Modules are python files, similar to pybuilds, and contain functions of the form do_{name} or describe_{name}, where name is the name of the operation. Do variants should execute the function, while describe should return a string which describes the operation.

They use the .pmodule extension.


Modules must be installed into the MODULEPATH for them to be activated.

Special Functions

The update operation is invoked by default (if present) after installation or removal of mods. It is recommended that update not produce any output unless changes are necessary. Other helper functions can be included, but will not have any special meaning.

The prerm operation is invoked before the module is removed from the system. Any changes made should be reverted if possible.

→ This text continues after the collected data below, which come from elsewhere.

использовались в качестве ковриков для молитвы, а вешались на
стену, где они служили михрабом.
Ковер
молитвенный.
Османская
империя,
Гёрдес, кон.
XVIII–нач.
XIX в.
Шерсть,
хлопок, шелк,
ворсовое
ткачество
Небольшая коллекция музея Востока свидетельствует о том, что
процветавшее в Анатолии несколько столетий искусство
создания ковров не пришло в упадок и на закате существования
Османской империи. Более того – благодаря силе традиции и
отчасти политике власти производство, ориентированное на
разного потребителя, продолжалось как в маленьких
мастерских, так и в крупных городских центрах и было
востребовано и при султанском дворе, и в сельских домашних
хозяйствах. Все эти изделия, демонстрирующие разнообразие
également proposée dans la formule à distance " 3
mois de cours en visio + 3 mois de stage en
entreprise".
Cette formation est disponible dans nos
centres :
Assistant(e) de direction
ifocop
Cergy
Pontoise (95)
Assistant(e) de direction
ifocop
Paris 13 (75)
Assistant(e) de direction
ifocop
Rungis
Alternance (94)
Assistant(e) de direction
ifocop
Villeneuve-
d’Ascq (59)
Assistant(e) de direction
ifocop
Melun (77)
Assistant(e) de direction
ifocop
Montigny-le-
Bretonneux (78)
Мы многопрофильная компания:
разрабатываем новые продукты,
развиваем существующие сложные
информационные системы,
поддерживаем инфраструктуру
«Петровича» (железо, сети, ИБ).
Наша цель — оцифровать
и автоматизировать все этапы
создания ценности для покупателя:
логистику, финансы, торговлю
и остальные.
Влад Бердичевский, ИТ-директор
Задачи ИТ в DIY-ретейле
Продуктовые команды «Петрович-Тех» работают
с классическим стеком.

Functions of the form describe_{name}, describe_{name}_options and describe_{name}_parameters can also be used to describe functions and their parameters. describe_{name} should return a single string describing the function (prior to portmod 2.5 this was specified in the doc string), and the others should each return a list of strings, one for each parameter, with describe_{name}_options listing argument names, and describe_{name}_parameters listing the corresponding argument descriptions. Unlike update and the do_* functions, describe_* functions have the same restrictions as global scope code (i.e. no using imported objects, file i/o, etc. See Sandbox).

Module Description

Module files which contain operations other than update must also contain a docstring, which is used to describe the module when invoking portmod <prefix> select.

Function arguments

Module functions take up to two arguments: state, which is an object with a number of constants that describe the module’s environment, and args, which contains the arguments passed by the user (if any), in the form of an object.

  • do_update only gets passed the state and is not provided with args.

  • All other do_ functions are provided both state and args.

Note that functions expecting too many or too few arguments will case runtime exceptions.

Module state

New constants may be introduced, however they will not be removed between major versions of Portmod.

Valid variables include:




The root of the module’s installed tree. This location can be used to store custom files which are designed to be used at runtime (e.g. patches)


A directory that can be used to cache temporary files between runs. It is not guaranteed to persist, however its contents are not automatically deleted


A directory which can be used to store temporary files during module execution. This directory and all files will be removed after the module has finished executing


The currently installed version number of the module. Useful for determining if information needs to be regenerated due to an update to the module itself


Module files execute within the Sandbox.

File access is only permitted within the ROOT, CACHE and TEMP directories passed in the state objects (see above).

The python module portmod.module_util provides access to two helper functions:

  1. execute(command): Permits execution of binaries. The interface is the same as the pybuild.Pybuild2.execute function.

  2. create_file(path): Permits access to arbitrary files on the filesystem via redirection. This returns a path to a file within a temporary directory, and the user will be shown the difference between the existing file and the contents of this new file and prompted to allow the changes to proceed after the module is done executing.

Example module

"""Shopping list module"""
import os

def do_update(state):
    """This function isn't actually necessary here. We're not updating anything"""

def describe_list():
    return "Displays shopping list"

def do_list(state, args):
    """Displays shopping list"""
    path = os.path.join(state.ROOT, "shopping.txt")
        if os.path.exists(path):
            with open(path, "r") as file:
                for line in file.readlines():

    # Essentials!
    print("Hackle-lo leaves")

def describe_add():
    return "Add to list"

def do_add(state, args):
    """Add to list"""
    with open(os.path.join(state.ROOT, "shopping.txt"), "a") as file:
        print(args.item, file)

def describe_add_options():
    return ["item"]

def describe_add_parameters():
    return ["item to add to the list"]

Note: while it may be possible to use Portmod for shopping lists, this is outside the scope of the project and is not something which is officially supported. The above is provided as an example of the format only.


Like Pybuilds, global scope code is not permitted! Modules must be sourced to get information such as descriptions when running portmod <prefix> select, and global code running at this point would be undesirable.